### [PROBLEM TO SOLVE]
Read through the records below and copy each line that uses the word "stratégie".

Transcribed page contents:
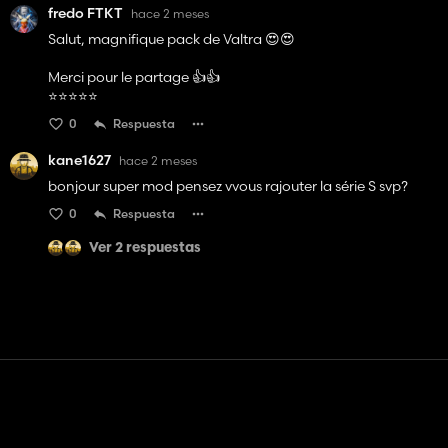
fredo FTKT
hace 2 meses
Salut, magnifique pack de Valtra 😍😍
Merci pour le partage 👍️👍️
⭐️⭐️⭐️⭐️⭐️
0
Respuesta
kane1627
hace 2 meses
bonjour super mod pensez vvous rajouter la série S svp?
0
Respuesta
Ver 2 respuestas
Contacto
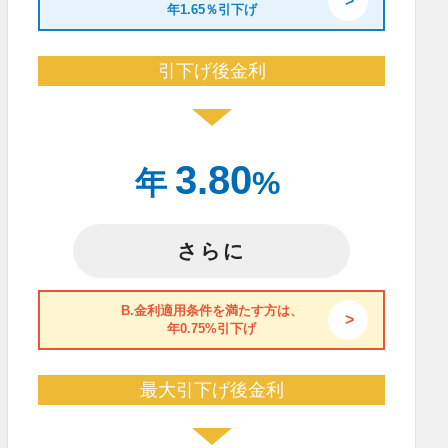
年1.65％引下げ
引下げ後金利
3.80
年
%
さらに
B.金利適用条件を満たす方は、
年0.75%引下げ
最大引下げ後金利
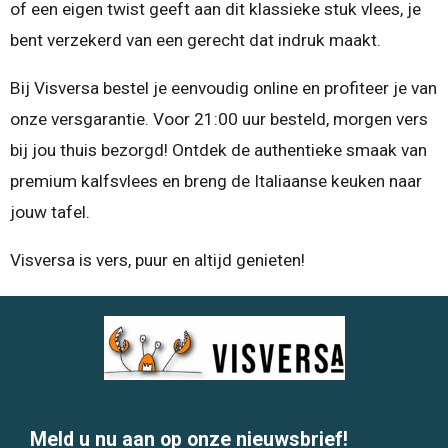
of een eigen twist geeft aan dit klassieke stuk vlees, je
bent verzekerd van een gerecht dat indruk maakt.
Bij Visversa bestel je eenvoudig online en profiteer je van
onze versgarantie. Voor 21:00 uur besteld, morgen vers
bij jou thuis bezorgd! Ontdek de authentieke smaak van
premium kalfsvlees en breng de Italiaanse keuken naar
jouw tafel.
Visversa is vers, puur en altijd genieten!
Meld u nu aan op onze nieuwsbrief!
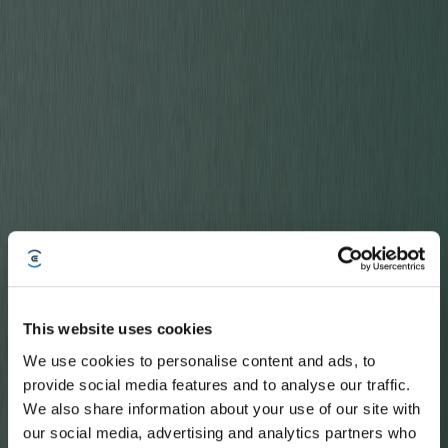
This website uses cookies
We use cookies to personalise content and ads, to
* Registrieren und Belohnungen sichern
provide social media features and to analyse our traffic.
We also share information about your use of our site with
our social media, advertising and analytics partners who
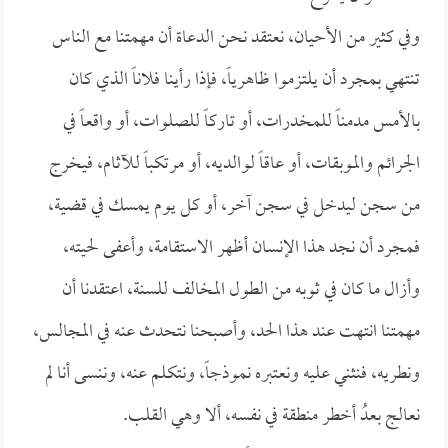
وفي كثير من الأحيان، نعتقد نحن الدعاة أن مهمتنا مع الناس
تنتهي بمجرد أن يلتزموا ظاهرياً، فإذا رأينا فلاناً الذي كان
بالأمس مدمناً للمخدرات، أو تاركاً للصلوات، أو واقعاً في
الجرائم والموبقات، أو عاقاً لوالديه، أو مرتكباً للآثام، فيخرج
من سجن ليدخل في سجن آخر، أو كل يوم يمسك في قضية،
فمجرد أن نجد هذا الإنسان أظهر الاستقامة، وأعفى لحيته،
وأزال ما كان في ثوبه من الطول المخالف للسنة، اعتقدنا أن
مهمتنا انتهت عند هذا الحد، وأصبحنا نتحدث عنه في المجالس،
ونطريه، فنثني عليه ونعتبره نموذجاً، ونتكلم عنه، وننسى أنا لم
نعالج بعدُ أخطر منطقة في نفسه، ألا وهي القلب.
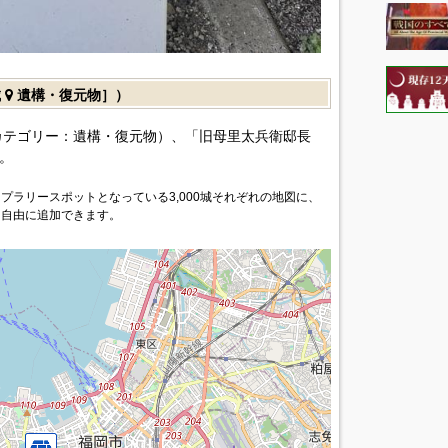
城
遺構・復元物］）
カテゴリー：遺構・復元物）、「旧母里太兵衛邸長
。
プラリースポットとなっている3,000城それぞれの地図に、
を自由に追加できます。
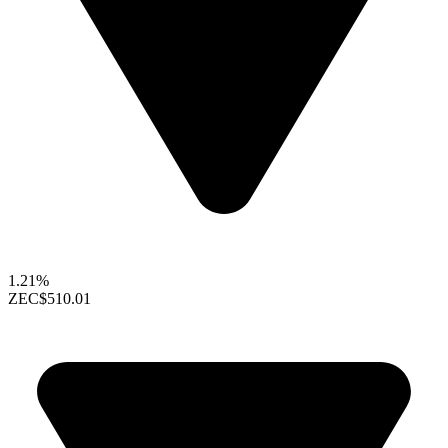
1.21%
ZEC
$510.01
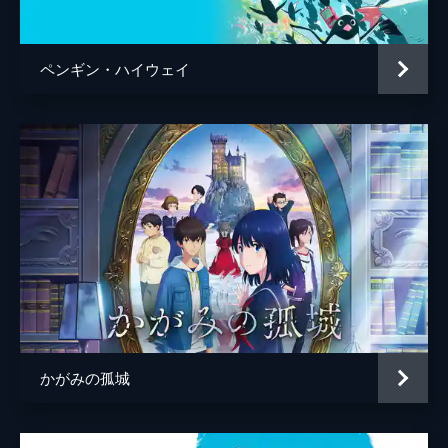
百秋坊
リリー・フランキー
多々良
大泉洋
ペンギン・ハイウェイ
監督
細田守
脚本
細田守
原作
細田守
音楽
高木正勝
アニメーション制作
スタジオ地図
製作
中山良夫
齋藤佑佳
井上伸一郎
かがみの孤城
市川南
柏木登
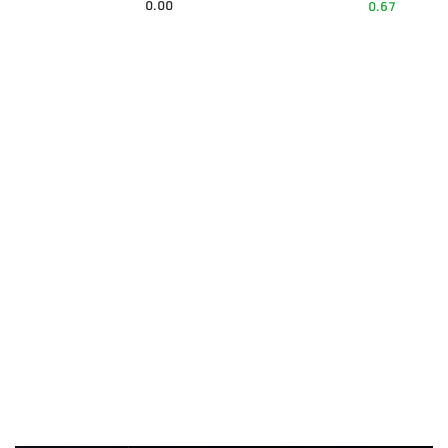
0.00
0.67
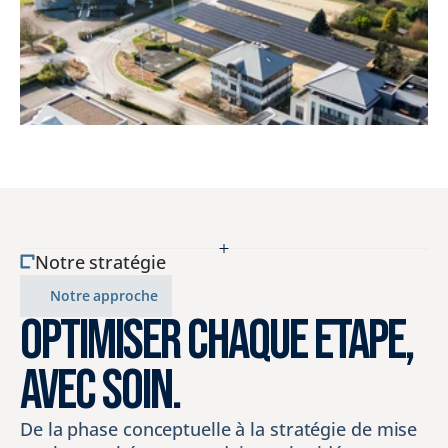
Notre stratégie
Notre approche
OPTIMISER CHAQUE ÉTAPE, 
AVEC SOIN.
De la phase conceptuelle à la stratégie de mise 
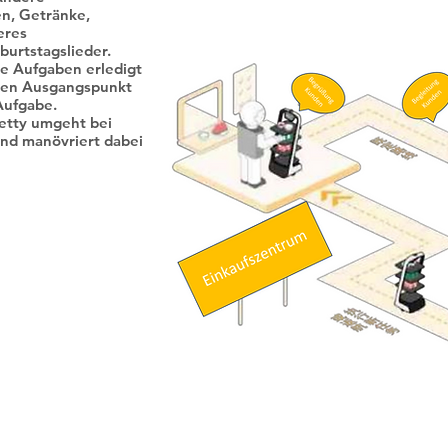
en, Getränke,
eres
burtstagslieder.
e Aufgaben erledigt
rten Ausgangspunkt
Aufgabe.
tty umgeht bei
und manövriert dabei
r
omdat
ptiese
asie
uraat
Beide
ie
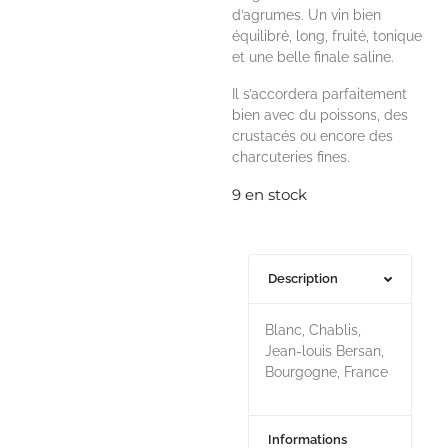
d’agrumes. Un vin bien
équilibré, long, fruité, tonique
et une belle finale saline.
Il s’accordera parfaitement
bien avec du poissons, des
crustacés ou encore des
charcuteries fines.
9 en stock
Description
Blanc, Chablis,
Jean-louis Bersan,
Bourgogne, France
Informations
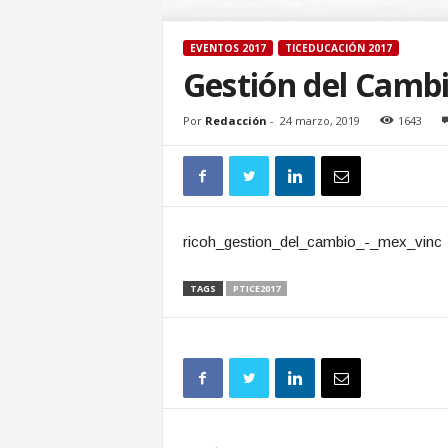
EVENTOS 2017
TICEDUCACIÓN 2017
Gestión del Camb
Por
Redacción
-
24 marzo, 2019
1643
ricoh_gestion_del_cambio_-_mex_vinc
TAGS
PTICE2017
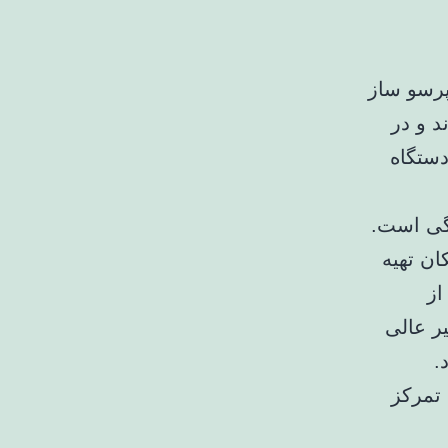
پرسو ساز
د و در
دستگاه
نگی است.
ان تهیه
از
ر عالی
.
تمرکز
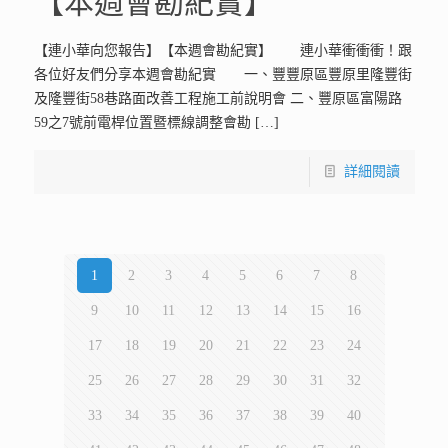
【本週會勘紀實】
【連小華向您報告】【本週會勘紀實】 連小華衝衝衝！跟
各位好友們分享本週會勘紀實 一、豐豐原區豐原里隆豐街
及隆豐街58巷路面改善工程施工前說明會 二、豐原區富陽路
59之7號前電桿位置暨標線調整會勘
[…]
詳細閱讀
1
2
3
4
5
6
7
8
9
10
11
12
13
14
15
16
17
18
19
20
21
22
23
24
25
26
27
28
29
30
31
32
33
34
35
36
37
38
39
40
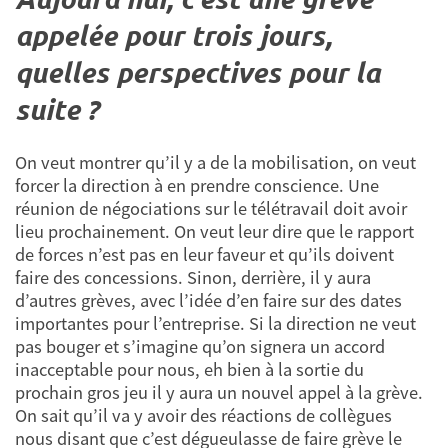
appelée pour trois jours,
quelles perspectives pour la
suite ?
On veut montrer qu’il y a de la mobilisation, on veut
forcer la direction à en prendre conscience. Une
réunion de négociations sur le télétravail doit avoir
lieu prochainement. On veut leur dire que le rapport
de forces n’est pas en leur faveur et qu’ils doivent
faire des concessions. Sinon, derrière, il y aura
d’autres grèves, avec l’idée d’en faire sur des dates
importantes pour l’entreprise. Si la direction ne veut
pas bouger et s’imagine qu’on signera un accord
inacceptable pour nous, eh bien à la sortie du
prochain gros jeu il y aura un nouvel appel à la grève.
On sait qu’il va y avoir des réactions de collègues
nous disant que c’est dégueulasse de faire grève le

### [ANSWER]
Notre stratégie
De la phase conceptuelle à la stratégie de mise 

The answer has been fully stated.